> [Assigned task]
Without the pictures, give every record again exactly.

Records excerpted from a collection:
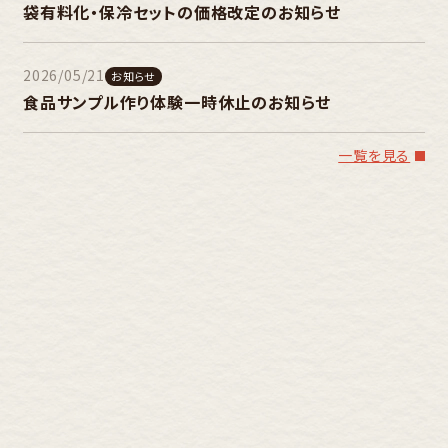
袋有料化・保冷セットの価格改定のお知らせ
2026/05/21
お知らせ
食品サンプル作り体験一時休止のお知らせ
一覧を見る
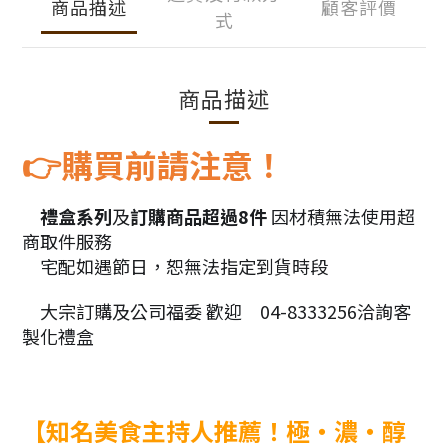
商品描述
顧客評價
式
商品描述
購買前請注意！
👉
禮盒系列
及
訂購商品超過8件
因材積無法使用超
🎁
商取件服務
宅配如遇節日，恕無法指定到貨時段
🚛
大宗訂購及公司福委 歡迎
04-8333256洽詢客
🛍
📞
製化禮盒 
【知名美食主持人推薦！極‧濃‧醇 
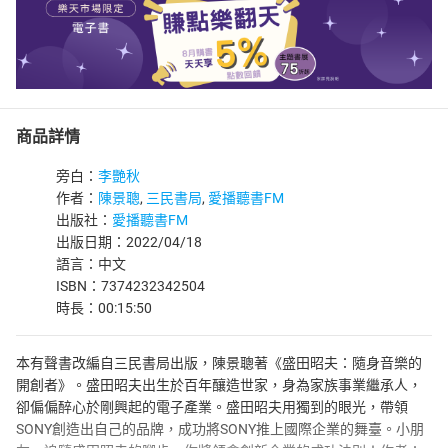
商品詳情
旁白：
李艷秋
作者：
陳景聰
,
三民書局
,
愛播聽書FM
出版社：
愛播聽書FM
出版日期：2022/04/18
語言：中文
ISBN：7374232342504
時長：00:15:50
本有聲書改編自三民書局出版，陳景聰著《盛田昭夫：隨身音樂的
開創者》。盛田昭夫出生於百年釀造世家，身為家族事業繼承人，
卻偏偏醉心於剛興起的電子產業。盛田昭夫用獨到的眼光，帶領
SONY創造出自己的品牌，成功將SONY推上國際企業的舞臺。小朋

> [Written reply]
袋有料化・保冷セットの価格改定のお知らせ
2026/05/21
お知らせ
食品サンプル作り体験一時休止のお知らせ
一覧を見る
商品描述
顧客評價
式
商品描述
購買前請注意！
👉
禮盒系列
及
訂購商品超過8件
因材積無法使用超
🎁
商取件服務
宅配如遇節日，恕無法指定到貨時段
🚛
大宗訂購及公司福委 歡迎
04-8333256洽詢客
🛍
📞
製化禮盒 
【知名美食主持人推薦！極‧濃‧醇 
商品詳情
旁白：
李艷秋
作者：
陳景聰
,
三民書局
,
愛播聽書FM
出版社：
愛播聽書FM
出版日期：2022/04/18
語言：中文
ISBN：7374232342504
時長：00:15:50
本有聲書改編自三民書局出版，陳景聰著《盛田昭夫：隨身音樂的
開創者》。盛田昭夫出生於百年釀造世家，身為家族事業繼承人，
卻偏偏醉心於剛興起的電子產業。盛田昭夫用獨到的眼光，帶領
SONY創造出自己的品牌，成功將SONY推上國際企業的舞臺。小朋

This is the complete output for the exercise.